The records below must be reproduced in full and without error.

Collected data
☆ ☆ ☆ ☆ ☆ ☆ ☆
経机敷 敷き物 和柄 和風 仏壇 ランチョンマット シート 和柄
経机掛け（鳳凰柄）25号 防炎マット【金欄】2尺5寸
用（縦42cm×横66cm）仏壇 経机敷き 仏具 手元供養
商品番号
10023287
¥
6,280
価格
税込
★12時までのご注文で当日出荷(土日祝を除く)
☆ ☆ ☆ ☆ ☆ ☆ ☆
* **ANSWER FOR THIS EXERCISE**
経机敷 敷き物 和柄 和風 仏壇 ランチョンマット シート 和柄
経机掛け（鳳凰柄）25号 防炎マット【金欄】2尺5寸
用（縦42cm×横66cm）仏壇 経机敷き 仏具 手元供養
商品番号
10023287
¥
6,280
価格
税込
★12時までのご注文で当日出荷(土日祝を除く)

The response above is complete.